Der Lauterer Trainer holte mit Hany Ramzy einen dieser drei Spieler zu sich an die Seitenlinie, tuschelte kurz mit ihm. Wenige Sekunden später begann Ramzy zu humpeln und signalisierte, dass er unbedingt sofort ausgewechselt werden muss, weil er große Schmerzen habe. Das war Rehhagels Kurzschlussreaktion, um seinen Fauxpas möglichst unbemerkt zu bereinigen. Für den eigentlich unverletzten Ramzy kam so Harry Koch noch knapp vor der Halbzeit ins Spiel und reduzierte die Anzahl der Nicht-EU-Spieler für den FCK wieder auf drei.

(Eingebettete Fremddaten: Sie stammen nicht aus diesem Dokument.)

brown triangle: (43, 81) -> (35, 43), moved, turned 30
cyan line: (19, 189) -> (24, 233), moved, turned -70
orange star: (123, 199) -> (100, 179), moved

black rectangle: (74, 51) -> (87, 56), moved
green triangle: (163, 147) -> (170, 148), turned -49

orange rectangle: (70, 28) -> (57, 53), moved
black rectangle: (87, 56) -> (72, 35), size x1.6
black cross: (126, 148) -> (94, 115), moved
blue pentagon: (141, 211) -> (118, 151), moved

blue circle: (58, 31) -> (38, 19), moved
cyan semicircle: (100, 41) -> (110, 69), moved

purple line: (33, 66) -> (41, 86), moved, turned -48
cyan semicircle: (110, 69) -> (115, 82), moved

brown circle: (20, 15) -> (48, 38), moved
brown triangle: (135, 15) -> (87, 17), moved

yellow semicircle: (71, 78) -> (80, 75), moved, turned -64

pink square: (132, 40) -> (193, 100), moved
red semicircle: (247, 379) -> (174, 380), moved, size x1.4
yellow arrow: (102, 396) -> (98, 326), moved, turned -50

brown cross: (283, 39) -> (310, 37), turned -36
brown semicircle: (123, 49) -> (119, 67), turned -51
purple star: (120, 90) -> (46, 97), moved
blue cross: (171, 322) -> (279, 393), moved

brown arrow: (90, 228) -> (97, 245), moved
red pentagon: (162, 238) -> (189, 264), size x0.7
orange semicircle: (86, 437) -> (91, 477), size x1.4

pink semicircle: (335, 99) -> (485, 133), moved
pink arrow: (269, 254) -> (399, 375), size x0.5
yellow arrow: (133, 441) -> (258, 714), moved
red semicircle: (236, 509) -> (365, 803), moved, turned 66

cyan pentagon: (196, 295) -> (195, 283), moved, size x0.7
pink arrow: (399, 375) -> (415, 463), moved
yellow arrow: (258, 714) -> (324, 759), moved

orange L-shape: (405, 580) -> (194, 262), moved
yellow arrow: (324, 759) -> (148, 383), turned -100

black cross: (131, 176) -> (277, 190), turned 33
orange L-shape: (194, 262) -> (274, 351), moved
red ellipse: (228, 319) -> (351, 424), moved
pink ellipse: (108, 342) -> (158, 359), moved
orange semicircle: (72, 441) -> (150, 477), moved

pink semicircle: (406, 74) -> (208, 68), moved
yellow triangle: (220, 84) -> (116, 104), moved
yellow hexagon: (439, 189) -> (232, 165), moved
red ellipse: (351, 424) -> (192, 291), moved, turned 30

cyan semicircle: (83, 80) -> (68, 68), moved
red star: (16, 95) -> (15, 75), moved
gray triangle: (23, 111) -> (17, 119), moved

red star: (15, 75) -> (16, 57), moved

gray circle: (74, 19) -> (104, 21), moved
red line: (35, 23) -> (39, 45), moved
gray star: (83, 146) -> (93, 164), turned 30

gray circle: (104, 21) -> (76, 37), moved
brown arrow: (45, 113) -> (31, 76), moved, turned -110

Aber der VfL Bochum hatte durchaus registriert, was vorgefallen war. Bochum signalisierte Lautern: Geht mal nicht mehr so arg in die Zweikämpfe und lasst uns das Spiel gewinnen. Und das tat Kaiserslautern.

Am Ende gewannen die Bochumer mit 3:2. Ein gerichtliches Nachspiel hatte der Vorfall durch den geschenkten Sieg nicht, das gab Bochums Trainer Klaus Toppmöller zu Kenntnis. Damit war die Sache vom grünen Tisch. Nur Otto Rehhagel hatte noch einige Zeit daran zu knabbern. Am Ende der Saison belegte der FCK den 5. Platz und zog in den UEFA-Cup ein.

Dieser Fehler wird sich nicht wiederholen

Eine Reprise dieser durchaus amüsanten Posse wird es nicht geben, denn Gott sei Dank wurde diese Beschränkung von Spielern auf Grund ihrer Staatsangehörigkeit wenige Jahre später aufgehoben. Sie sollte für zunehmenden Einsatz von Nachwuchs aus dem eigenen Verein sorgen, doch – oh Wunder – kam es nicht zu wesentlich mehr Debüts von Eigengewächsen. An der Nachwuchsleistungsförderung tat sich nur langsam etwas.

Wechselfehler wird es sicher auch weiterhin geben, aber nicht mehr wegen einer solchen anmaßenden, restriktiven Regelung, die Otto Rehhagel in die Bredouille brachte.